Oliver told me that he listened to a great deal of music, but he had set everything aside for different tasks. "There's washing the dishes music and there's falling asleep music," he explained. To me, that didn't make sense; after all, music was music, no matter the situation or the time.

But I think what really made me warm up to Oliver was not exactly what he said, but the fact that he seemed to have an opinion about everything, and he didn't seem to mind when I disagreed with what he said. He'd nod or say "each to his own" or just keeping talking as if it didn't matter. It made me wonder if all this time, I've been so afraid of something that isn't so bad after all.

The way our conversation moved was so smooth and graceful, like the fine hairs of a paintbrush. We had spent so long reeling through all these topics, picking them out and jumping to a new one so quickly and with ease, that I almost didn't notice when we'd pulled into the Mount Washington Observatory.

"Oh my God," I gasp, my breath catching in my throat. "It's beautiful." I watch as layer after layer of brown and white roll into view above me. It is so grand and seemingly even more due to the contrast of the mere grassland besides it.

Oliver grins. "It is, isn't it?" He says, and I can't help but notice that his eyes never seem to leave mine as he says it.

I quickly look away, embarrassed and feeling ashamed for making eye contact. Had I imagined that? Even though I knew I hadn't done anything wrong, a part of me felt like I was betraying Chris. After all, it hadn't even been twenty four hours since I'd broken up with him.

---

The only problem that Oliver and I seemed to have was that after searching what seemed like every inch of the observatory (and asking every worker if they'd seen a little girl that looked like Emily come by), we'd found ourselves absolutely empty-handed and utterly confused.

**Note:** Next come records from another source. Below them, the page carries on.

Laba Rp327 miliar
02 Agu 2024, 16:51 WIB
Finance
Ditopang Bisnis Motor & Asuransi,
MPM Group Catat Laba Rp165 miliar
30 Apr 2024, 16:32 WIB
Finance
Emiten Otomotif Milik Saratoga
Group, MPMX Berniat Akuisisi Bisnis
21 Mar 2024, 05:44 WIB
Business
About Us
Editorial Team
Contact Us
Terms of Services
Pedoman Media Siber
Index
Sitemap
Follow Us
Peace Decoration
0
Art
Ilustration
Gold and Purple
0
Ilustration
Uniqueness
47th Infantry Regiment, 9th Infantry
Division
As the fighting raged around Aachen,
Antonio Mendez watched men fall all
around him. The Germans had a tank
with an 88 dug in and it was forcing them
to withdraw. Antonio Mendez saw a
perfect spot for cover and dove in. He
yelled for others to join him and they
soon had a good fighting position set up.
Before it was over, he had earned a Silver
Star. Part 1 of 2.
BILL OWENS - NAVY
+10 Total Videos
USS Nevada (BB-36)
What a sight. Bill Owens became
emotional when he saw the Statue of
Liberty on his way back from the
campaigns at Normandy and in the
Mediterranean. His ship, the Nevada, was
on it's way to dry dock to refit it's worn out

Oliver finally slumped against a rock, placing his head in his hands in a sign of defeat.

"There's nothing here," he whispers, and then louder. "There's. Nothing. Here."

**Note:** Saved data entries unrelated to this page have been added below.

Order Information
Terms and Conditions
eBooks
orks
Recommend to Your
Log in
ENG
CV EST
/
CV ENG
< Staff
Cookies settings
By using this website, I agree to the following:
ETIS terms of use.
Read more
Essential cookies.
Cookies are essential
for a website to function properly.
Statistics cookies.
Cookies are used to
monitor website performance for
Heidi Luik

"There's gotta be something, Oli, another note, another clue of some sort." I sit down and place a reassuring hand on his shoulder. "Don't worry. We're going to find her, whether it takes us a week or a year. Got it?"

He holds out the note, stares at it, and rips it in half. "For all I know, she could be dead." His voice shakes at that last word, and his face twists and falls, his bottom lip quivering. And then just like that he explodes into a fit of crying and sputtering. It is scary, watching him fall into instability so quickly. One moment, he is Oliver with his wide eyes, full of hope and determination, and the next he has fallen, like a house of cards that's been touched by the wind. The sound of his tears are by far the worst sounds I'd ever heard. He was a bottle of dark of emotion that had only now been uncapped.

I was never one for comforting others, and this was far too rocky of a situation for me to handle. As I am trying to come up with a solution to fix the broken heap that is Oliver Vincenzo, something catches my eye.